** Data for processing follows **
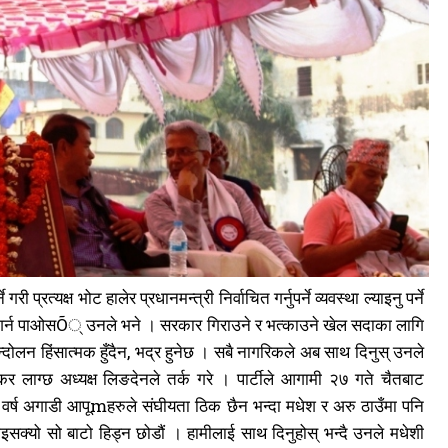
्रत्यक्ष भोट हालेर प्रधानमन्त्री निर्वाचित गर्नुपर्ने व्यवस्था ल्याइनु पर्ने
काम गर्न पाओसÕ् उनले भने । सरकार गिराउने र भत्काउने खेल सदाका लागि
आन्दोलन हिंसात्मक हुँदैन, भद्र हुनेछ । सबै नागरिकले अब साथ दिनुस् उनले
कर लाग्छ अध्यक्ष लिङदेनले तर्क गरे । पार्टीले आगामी २७ गते चैतबाट
 वर्ष अगाडी आपूmहरुले संघीयता ठिक छैन भन्दा मधेश र अरु ठाउँमा पनि
 भइसक्यो सो बाटो हिड्न छोडौं । हामीलाई साथ दिनुहोस् भन्दै उनले मधेशी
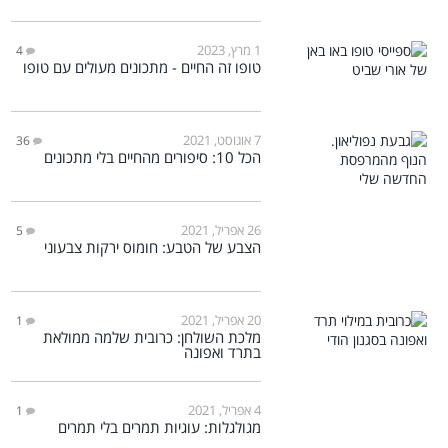
1 מרץ, 2023
4
טופו זה החיים - מתכונים מעולים עם טופו
7 אוגוסט, 2021
36
הכל 10: סיפורים מהחיים בלי מתכונים
26 אפריל, 2021
5
הצבע של הטבע: חומוס ירקות צבעוני
20 אפריל, 2021
1
מלכת השולחן: כרובית שלמה ממולאת
בתרד ואפונה
4 אפריל, 2021
1
מגולגלות: עוגיות תמרים בלי תמרים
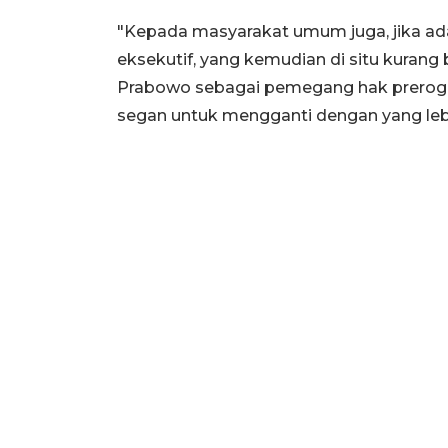
"Kepada masyarakat umum juga, jika ada
eksekutif, yang kemudian di situ kurang
Prabowo sebagai pemegang hak prerogat
segan untuk mengganti dengan yang lebih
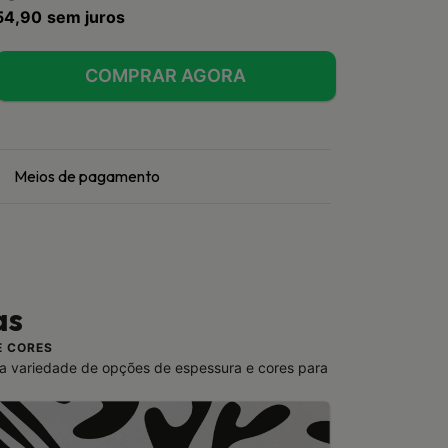
54,90
sem juros
Meios de pagamento
as
E CORES
a variedade de opções de espessura e cores para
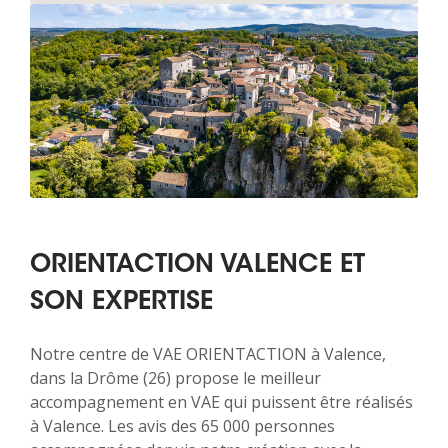
ORIENTACTION VALENCE ET
SON EXPERTISE
Notre centre de VAE ORIENTACTION à Valence,
dans la Drôme (26) propose le meilleur
accompagnement en VAE qui puissent être réalisés
à Valence. Les avis des 65 000 personnes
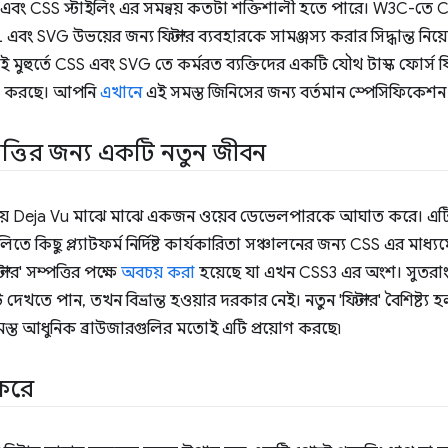
র এবং CSS স্টাইলিং এর সমন্বয় কতটা শক্তিশালী হতে পারে। W3C-তে CS
এবং SVG উভয়ের জন্য ফিল্টার ব্যবহারকে সামঞ্জস্য করার সিদ্ধান্ত ন
ছে। এই মুহুর্তে CSS এবং SVG তে কর্মরত ব্যক্তিদের একটি যৌথ টাস্ক ফোর্স
াজ করছে। আপনি
এখানে
এই সমস্ত জিনিসের জন্য বর্তমান স্পেসিফিকেশন
্পত্তির জন্য একটি নতুন জীবন
 সময় Deja Vu মাঝে মাঝে একজন ওয়েব ডেভেলপারকে আঘাত করে। এটি
তে কিছু প্ল্যাটফর্ম নির্দিষ্ট কার্যকারিতা সঞ্চালনের জন্য CSS এর মাধ্যমে 
্টার' সম্পত্তির পক্ষে
অবচয় করা
হয়েছে যা এখন CSS3 এর অংশ। সুতরা
 দেখতে পান, তখন বিভ্রান্ত হওয়ার দরকার নেই। নতুন 'ফিল্টার' বৈশিষ্ট্য হ
মস্ত আধুনিক ব্রাউজারগুলির মতোই এটি প্রয়োগ করছে৷
 করে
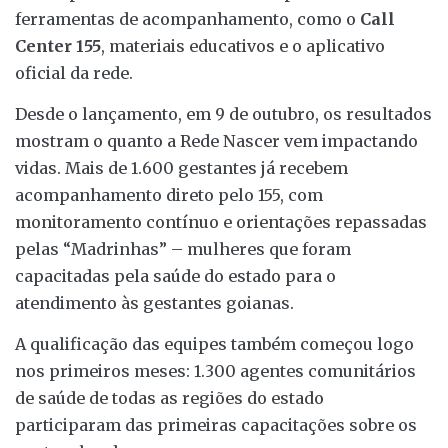
ferramentas de acompanhamento, como o
Call
Center 155
, materiais educativos e o aplicativo
oficial da rede.
Desde o lançamento, em 9 de outubro, os resultados
mostram o quanto a Rede Nascer vem impactando
vidas. Mais de 1.600 gestantes já recebem
acompanhamento direto pelo 155, com
monitoramento contínuo e orientações repassadas
pelas “Madrinhas” – mulheres que foram
capacitadas pela saúde do estado para o
atendimento às gestantes goianas.
A qualificação das equipes também começou logo
nos primeiros meses: 1.300 agentes comunitários
de saúde de todas as regiões do estado
participaram das primeiras capacitações sobre os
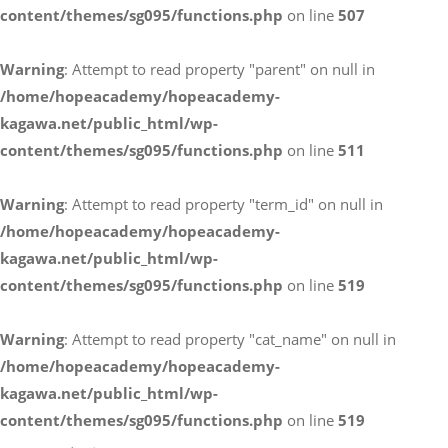
content/themes/sg095/functions.php
on line
507
お電話によるお問い合わせ
Warning
: Attempt to read property "parent" on null in
087-887-7663
/home/hopeacademy/hopeacademy-
kagawa.net/public_html/wp-
content/themes/sg095/functions.php
on line
511
Webからのお問い合わせ
CONTACT
Warning
: Attempt to read property "term_id" on null in
/home/hopeacademy/hopeacademy-
kagawa.net/public_html/wp-
content/themes/sg095/functions.php
on line
519
Warning
: Attempt to read property "cat_name" on null in
/home/hopeacademy/hopeacademy-
kagawa.net/public_html/wp-
content/themes/sg095/functions.php
on line
519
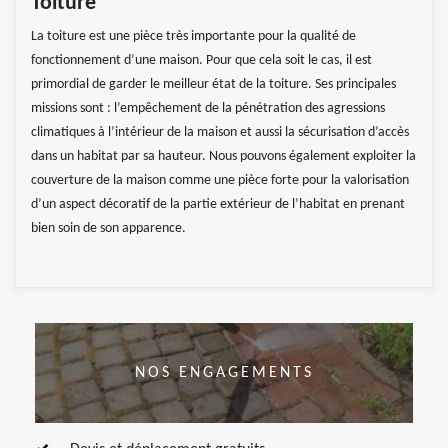
Toiture
La toiture est une pièce très importante pour la qualité de
fonctionnement d’une maison. Pour que cela soit le cas, il est
primordial de garder le meilleur état de la toiture. Ses principales
missions sont : l’empêchement de la pénétration des agressions
climatiques à l’intérieur de la maison et aussi la sécurisation d’accès
dans un habitat par sa hauteur. Nous pouvons également exploiter la
couverture de la maison comme une pièce forte pour la valorisation
d’un aspect décoratif de la partie extérieur de l’habitat en prenant
bien soin de son apparence.
NOS ENGAGEMENTS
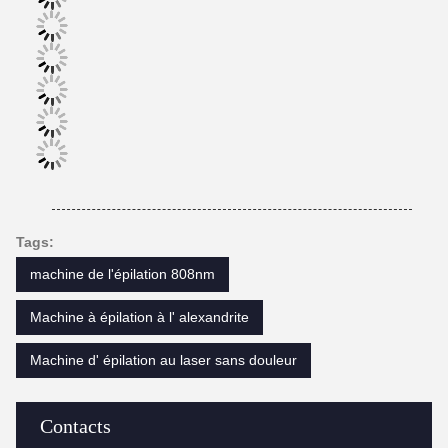
Tags:
machine de l'épilation 808nm
Machine à épilation à l' alexandrite
Machine d' épilation au laser sans douleur
Contacts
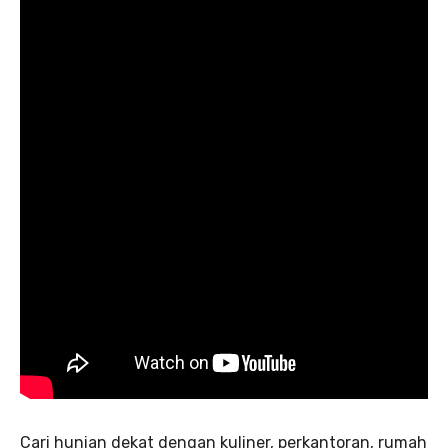
Cari hunian dekat dengan kuliner, perkantoran, rumah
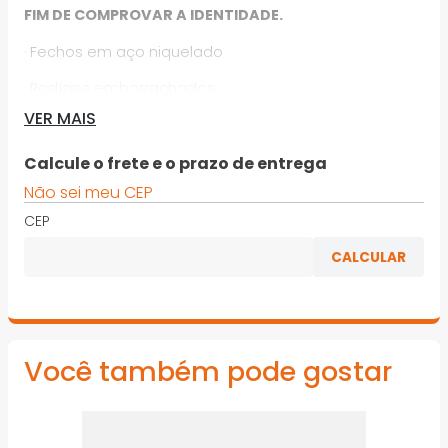
FIM DE COMPROVAR A IDENTIDADE.
· Fechos em aço niquelado
· Rodízios emborrachados
VER MAIS
· Alça de transporte retrátil
· Suporte para cadeados
Calcule o frete e o prazo de entrega
Não sei meu CEP
· Confira o vídeo de utilização desse produto
CEP
*Imagens meramente ilustrativas
Você também pode gostar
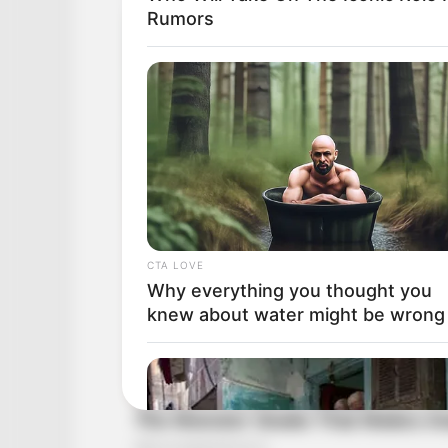
Rumors
CTA LOVE
Why everything you thought you
knew about water might be wrong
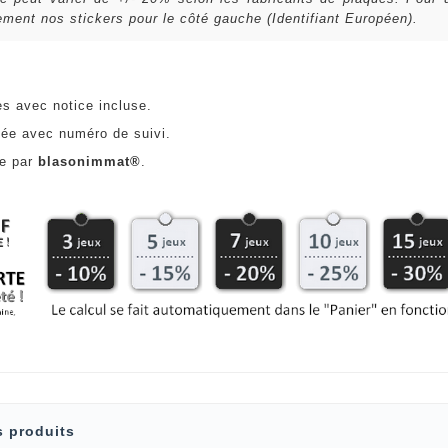
ent nos stickers pour le côté gauche (Identifiant Européen).
es avec notice incluse.
ée avec numéro de suivi.
ce par
blasonimmat®
.
s produits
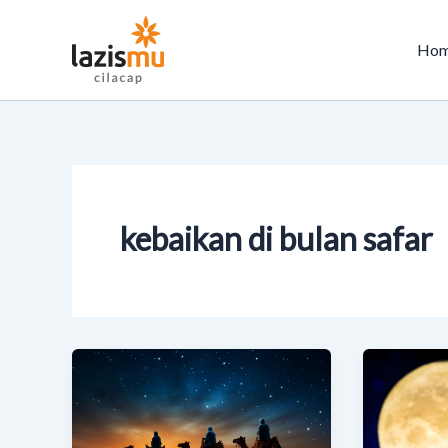
Skip
to
Ho
content
kebaikan di bulan safar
** End of Data for processing **
**About this exercise:** Give only a number, namely how many lines in the entries above hold the word "meilleur".

**Task output:** 2